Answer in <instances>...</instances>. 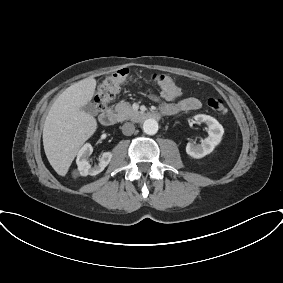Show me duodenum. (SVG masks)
Returning a JSON list of instances; mask_svg holds the SVG:
<instances>
[{
  "label": "duodenum",
  "mask_w": 283,
  "mask_h": 283,
  "mask_svg": "<svg viewBox=\"0 0 283 283\" xmlns=\"http://www.w3.org/2000/svg\"><path fill=\"white\" fill-rule=\"evenodd\" d=\"M160 117L159 113L155 112H140L137 114L136 120L138 122H144L147 120L158 119ZM99 122L104 126L112 125L115 120L116 116L115 113L111 110L103 111L99 114Z\"/></svg>",
  "instance_id": "1"
}]
</instances>
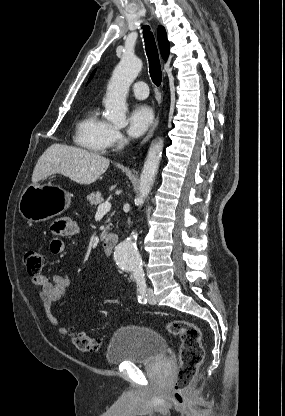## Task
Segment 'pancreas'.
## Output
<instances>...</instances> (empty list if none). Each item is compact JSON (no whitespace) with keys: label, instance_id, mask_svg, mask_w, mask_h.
<instances>
[{"label":"pancreas","instance_id":"1","mask_svg":"<svg viewBox=\"0 0 285 416\" xmlns=\"http://www.w3.org/2000/svg\"><path fill=\"white\" fill-rule=\"evenodd\" d=\"M87 200L88 202H90L91 206H98V204H102V202H104V198L101 194V192H92V194H89V196H87ZM110 216H114V212H112V214H110ZM108 222H110V218L109 220H106L105 224H108ZM110 226H106V228H104L101 236H100V240L101 242H103V240H105L107 234H108V230H109Z\"/></svg>","mask_w":285,"mask_h":416}]
</instances>
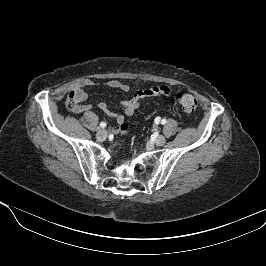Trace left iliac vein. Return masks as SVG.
Instances as JSON below:
<instances>
[{"mask_svg":"<svg viewBox=\"0 0 266 266\" xmlns=\"http://www.w3.org/2000/svg\"><path fill=\"white\" fill-rule=\"evenodd\" d=\"M165 142H166V139H165V137L162 136V135H159V136H157V137L155 138V144L158 145V146H162V145H164Z\"/></svg>","mask_w":266,"mask_h":266,"instance_id":"4c4485c4","label":"left iliac vein"}]
</instances>
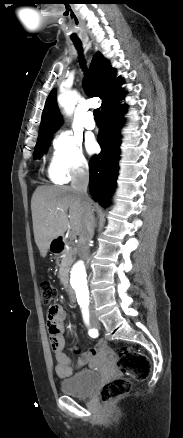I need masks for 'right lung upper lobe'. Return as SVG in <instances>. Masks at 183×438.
Masks as SVG:
<instances>
[{
    "label": "right lung upper lobe",
    "instance_id": "obj_1",
    "mask_svg": "<svg viewBox=\"0 0 183 438\" xmlns=\"http://www.w3.org/2000/svg\"><path fill=\"white\" fill-rule=\"evenodd\" d=\"M123 80L116 77V70L100 53H96L90 65L89 94L102 99L101 112L118 103L125 96L121 85ZM61 124L60 112L56 104V90L53 89L45 103L39 137L54 133Z\"/></svg>",
    "mask_w": 183,
    "mask_h": 438
}]
</instances>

GOAL OF THE EXERCISE: Print each line from the one containing "Trace left iliac vein. Return masks as SVG." through the last line of the listing, both included, exactly and with no pictures.

TASK SOLUTION:
Trace left iliac vein. Return masks as SVG.
Instances as JSON below:
<instances>
[{"mask_svg":"<svg viewBox=\"0 0 266 266\" xmlns=\"http://www.w3.org/2000/svg\"><path fill=\"white\" fill-rule=\"evenodd\" d=\"M165 142H166V139H165V137L162 136V135H159V136H157V137L155 138V144L158 145V146H162V145H164Z\"/></svg>","mask_w":266,"mask_h":266,"instance_id":"4c4485c4","label":"left iliac vein"}]
</instances>
I need masks for 'right lung upper lobe'. Return as SVG in <instances>. Masks at 183×438.
Masks as SVG:
<instances>
[{
    "label": "right lung upper lobe",
    "instance_id": "obj_1",
    "mask_svg": "<svg viewBox=\"0 0 183 438\" xmlns=\"http://www.w3.org/2000/svg\"><path fill=\"white\" fill-rule=\"evenodd\" d=\"M123 80L116 77V70L100 53H96L90 65L89 94L102 99L101 112L118 103L125 96L121 85ZM61 124L60 112L56 104V90L53 89L45 103L39 137L54 133Z\"/></svg>",
    "mask_w": 183,
    "mask_h": 438
}]
</instances>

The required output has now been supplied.